#### [EXERCISE DETAILS]
Exactly as written, give again the line with "system, ensuring complete recovery withou" and all subsequent lines through the end of the records.
[ENTRIES PROVIDED — start]
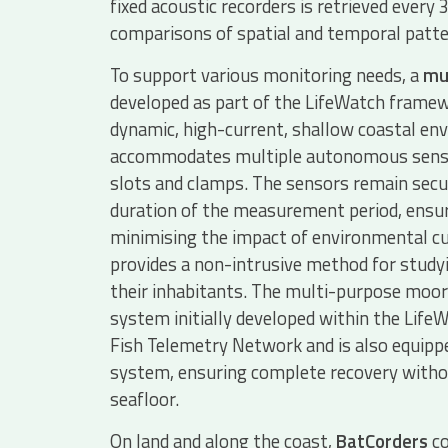
fixed acoustic recorders is retrieved every 
comparisons of spatial and temporal patte
To support various monitoring needs, a
mu
developed as part of the LifeWatch framew
dynamic, high-current, shallow coastal en
accommodates multiple autonomous senso
slots and clamps. The sensors remain secu
duration of the measurement period, ensur
minimising the impact of environmental cu
provides a non-intrusive method for stud
their inhabitants. The multi-purpose moori
system initially developed within the Lif
Fish Telemetry Network and is also equippe
system, ensuring complete recovery withou
seafloor.
On land and along the coast,
BatCorders
co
[ENTRIES PROVIDED — finish]
#### [EXERCISE OUTPUT]
system, ensuring complete recovery withou
seafloor.
On land and along the coast,
BatCorders
co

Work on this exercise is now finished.